Casal enfrenta dificuldades em socorrer sagui em Mogi, SP

Casal enfrenta dificuldades em socorrer sagui em Mogi, SP
Sagui-da-serra-escuro será operado nesta sexta-feira (Foto: Divulgação)

Terça-feira última, quando passava pela Estrada do Nagao, o casal Silvia e João Donizete avistou um sagui caído no asfalto. Eles viram o pequeno animal machucado, vítima de uma queda ou de um acidente automobilístico. A partir daí, começaram a viver as dificuldades que podem ser enfrentadas por quem se dispõe a socorrer uma espécie silvestre como um sagui-da-serra-escuro, conhecido dos mogianos por ter conseguido impedir a construção do primeiro aterro sanitário projetado para o Taboão, em uma das administrações do ex-prefeito Waldemar Costa Filho (1923-2001).

Silvia e João começaram a procurar ajuda na Polícia Ambiental, depois, no Centro Municipal de Controle de Zoonoses, até chegarem ao veterinário Jefferson Leite, que tem atuado no atendimento de animais silvestres, na clínica particular que possui.

“Estranhamos porque o policial disse para procurarmos um veterinário particular.
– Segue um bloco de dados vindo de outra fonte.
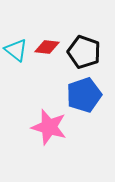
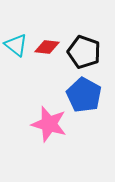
cyan triangle: moved 5 px up
blue pentagon: rotated 24 degrees counterclockwise
pink star: moved 3 px up
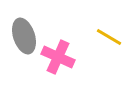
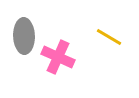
gray ellipse: rotated 16 degrees clockwise
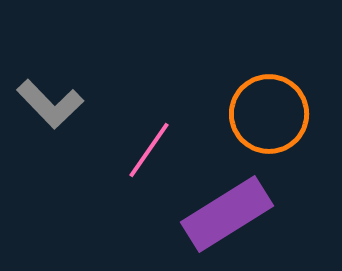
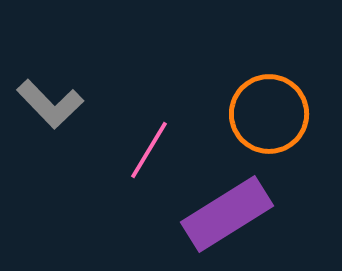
pink line: rotated 4 degrees counterclockwise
Como assim? Não somos pobres, mas não temos condições de pagar um veterinário. Porém temos coração e não iríamos deixar o ‘macaquinho’ na estrada”, disse Silvia.

À falta de um serviço especializado no atendimento a animais silvestres, situações como a vivida por esse casal são comuns e arriscadas. “Um animal como esse pode transmitir doenças como a raiva e as pessoas que fazem o socorro estão expostas a esse e a outros vírus ao manipular a espécie”.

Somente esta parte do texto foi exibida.